Researchers from Google and Meta said AI agents must be treated as untrusted systems to ensure security across digital infrastructures [1].
This shift in perspective is critical because AI agents often operate with credentials that reside alongside untrusted code, making them prime targets for compromise. As these agents gain more autonomy, relying solely on the robustness of the underlying model creates a dangerous security gap that bad actors can exploit [2, 3, 4].
Findings from the research were highlighted at the RSAC 2026 conference [4]. The researchers said that security must be built into the entire system rather than focusing only on the model itself [1, 2, 3]. By treating the agent as an untrusted entity, organizations can implement system-level controls to mitigate the risk of failures and attacks [2, 3].
"Enterprises cannot secure AI agents by making the underlying models more robust and must instead enforce security controls at the system level around them," a lead author of the study said [3].
This approach aligns with the broader industry move toward zero-trust architecture. Vasu Jakkal of Microsoft said that zero trust must extend to AI [4]. The urgency is driven by the scale of deployment, with projections suggesting billions of AI agents will be operating within five years [1].

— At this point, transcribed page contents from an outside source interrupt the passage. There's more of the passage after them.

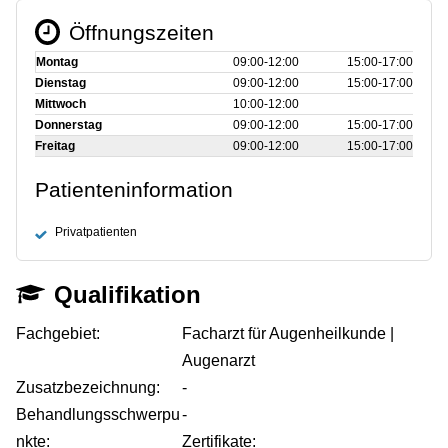
Öffnungszeiten
Montag
09:00‑12:00
15:00‑17:00
Dienstag
09:00‑12:00
15:00‑17:00
Mittwoch
10:00‑12:00
Donnerstag
09:00‑12:00
15:00‑17:00
Freitag
09:00‑12:00
15:00‑17:00
Patienteninformation
Privatpatienten
Qualifikation
Fachgebiet:
Facharzt für Augenheilkunde |
Augenarzt
Zusatzbezeichnung:
-
Behandlungsschwerpu
-
nkte:
Zertifikate:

To prevent unauthorized access and data breaches, the researchers suggest a framework where the agent's environment is isolated, and its permissions are strictly audited. This prevents a single compromised agent from granting an attacker full access to a corporate network [4].
“AI agents must be treated as untrusted systems.”
The transition from 'model-centric' to 'system-centric' security acknowledges that no matter how safe an AI model is, the environment it interacts with can be compromised. By applying zero-trust principles to AI agents, the industry is treating AI not as a trusted tool, but as a potential attack vector that requires constant verification and isolation.